The above specification and examples provide a complete description of the structure and use of illustrative implementations. Although certain examples have been described above with a certain degree of particularity, or with reference to one or more individual examples, those skilled in the art could make numerous alterations to the disclosed implementations without departing from the scope of this invention. As such, the various illustrative implementations of the methods and systems are not intended to be limited to the particular forms disclosed. Rather, they include all modifications and alternatives falling within the scope of the claims, and examples other than the one shown may include some or all of the features of the depicted example. For example, elements may be omitted or combined as a unitary structure, and/or connections may be substituted. Further, where appropriate, aspects of any of the examples described above may be combined with aspects of any of the other examples described to form further examples having comparable or different properties and/or functions, and addressing the same or different problems. Similarly, it will be understood that the benefits and advantages described above may relate to one embodiment or may relate to several implementations.

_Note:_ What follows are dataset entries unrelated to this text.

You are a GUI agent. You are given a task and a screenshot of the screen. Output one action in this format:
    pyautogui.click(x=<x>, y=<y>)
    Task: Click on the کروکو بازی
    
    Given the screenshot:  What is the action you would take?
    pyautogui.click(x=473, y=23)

The claims are not intended to include, and should not be interpreted to include, means plus- or step-plus-function limitations, unless such a limitation is explicitly recited in a given claim using the phrase(s) “means for” or “step for,” respectively.

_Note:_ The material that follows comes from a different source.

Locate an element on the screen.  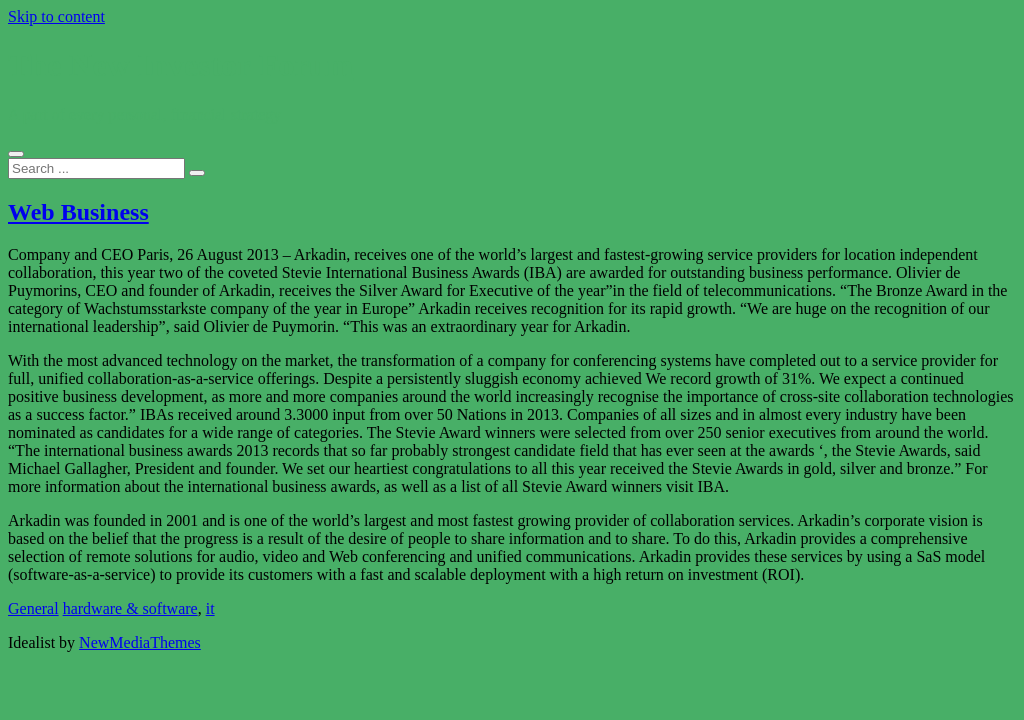
Skip to content is located at coordinates (56, 16).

Although the aspects of the present disclosure and their advantages have been described in detail, it should be understood that various changes, substitutions and alterations can be made herein without departing from the spirit of the disclosure as defined by the appended claims. Moreover, the scope of the present application is not intended to be limited to the particular implementations of the process, machine, manufacture, composition of matter, means, methods and steps described in the specification. As one of ordinary skill in the art will readily appreciate from the present disclosure, processes, machines, manufacture, compositions of matter, means, methods, or steps, presently existing or later to be developed that perform substantially the same function or achieve substantially the same result as the corresponding embodiments described herein may be utilized according to the present disclosure. Accordingly, the appended claims are intended to include within their scope such processes, machines, manufacture, compositions of matter, means, methods, or steps.